Buddy Rich, often referred to as the world’s greatest drummer, died in 1987, but his musical influence continues today in Johnson County.
Shawnee Mission Northwest sophomore Sophia Hollman, without hesitation, blurts out, “Buddy Rich,” when quizzed about the origin of her musical interest. And because of recent successes and current direction of Hollman’s musical endeavors, someday Hollman, who plays tenor saxophone, could be the one influencing young musicians.
“Upon working with Sophia, I immediately found her to be artistically gifted, a creative thinker and possessing a constructive attitude,” says Chris Burnett, the American Jazz Museum’s marketing communications manager and a professional sax player.

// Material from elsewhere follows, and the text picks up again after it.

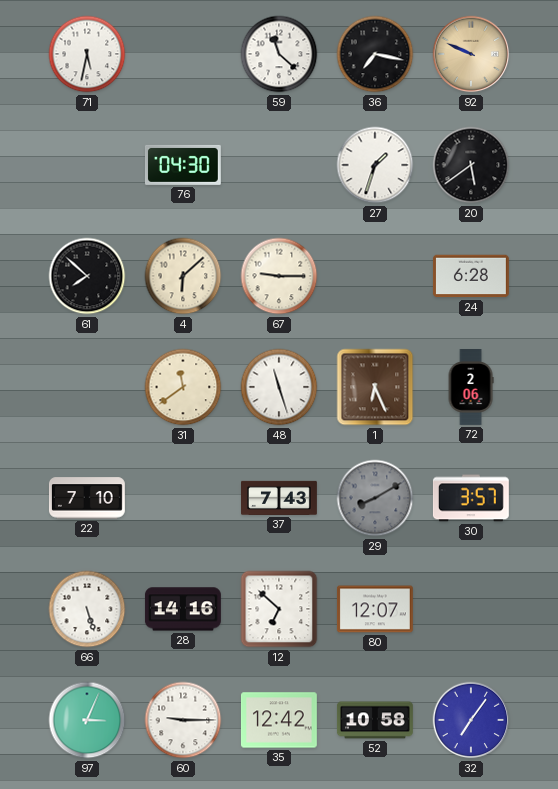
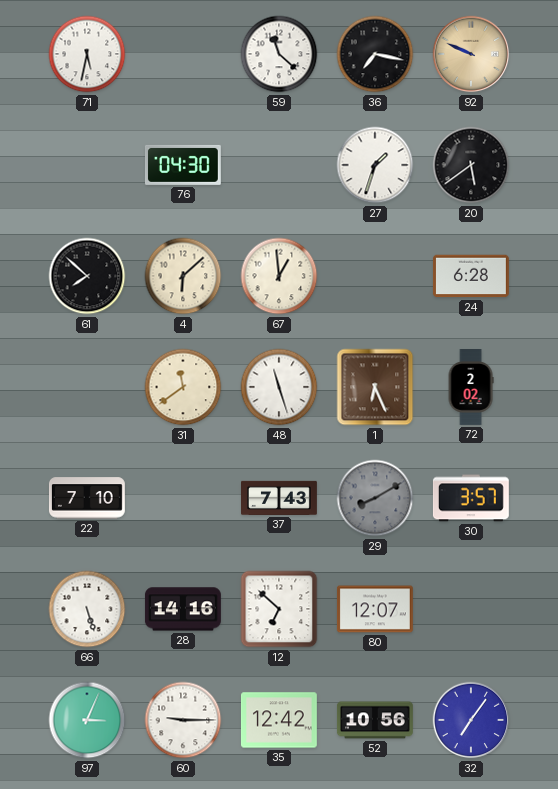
67: 9:15 -> 12:59
72: 2:06 -> 2:02
52: 10:58 -> 10:56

“Sophia possesses a rare combination of discipline, intellect and the ability to remain calm in high-pressure performance situations,” adds Bill McKemy, the Museum’s education manager.

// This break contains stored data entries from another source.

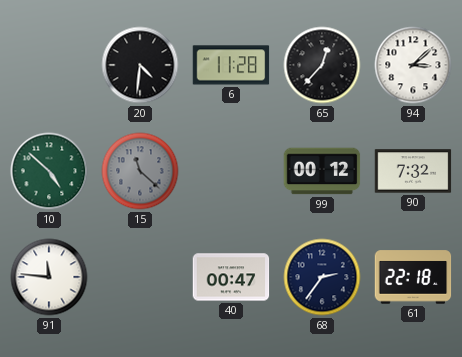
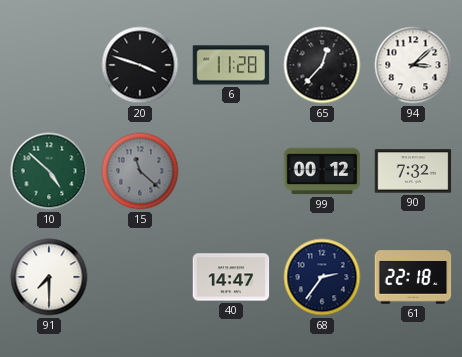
20: 4:31 -> 3:48
91: 11:46 -> 7:30
40: 00:47 -> 14:47
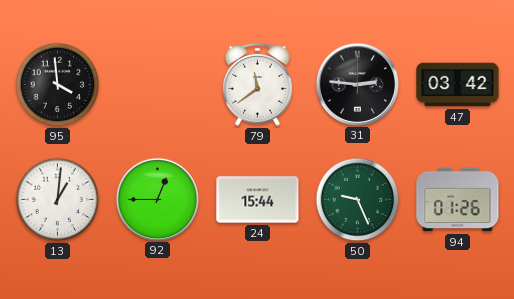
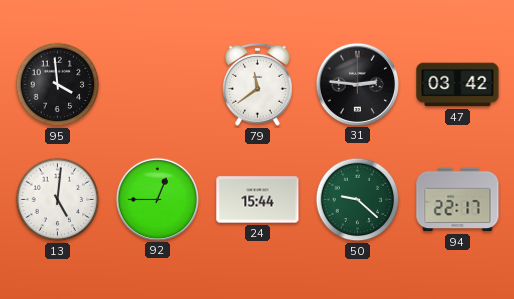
13: 1:01 -> 5:01
50: 9:26 -> 9:22
94: 01:26 -> 22:17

That rare combination was demonstrated on the main stage last October at the 18th & Vine Jazz and Blues Festival. Hollman performed with the Metro Jazz Workshop Honors Combo. It was her first performance with the group and her first time performing on a gigantic stage yet she showed no outward signs of intimidation. Hollman delivered a top-notch performance. “She seemed to genuinely enjoy the experience,” says McKemy.
If there’s a musical workshop, expect Hollman’s presence. As a freshman, she attended every American Jazz Museum jazz workshop and master class. She participated at jazz camps at Kansas City, Kansas Community College, the Marshall, Missouri Bob James Jazz Festival, the KC Jazz Summit and the Baker University Invitational Jazz Festival. At Northwest, she’s a member of the marching band, the jazz band, the basketball band and the symphonic band. In April she performed alongside up-and-coming Kansas City trumpeter Hermon Mehari at the Museum’s annual PEER Into the Future luncheon, attended by nearly 450 guests.
Hollman’s acumen for music came at an early age, but she believes her true musical interest began around age eight. She credits her parents for driving her interest. The Buddy Rich music… those albums belonged to her dad, Robert Hollman, a longtime Rich fan.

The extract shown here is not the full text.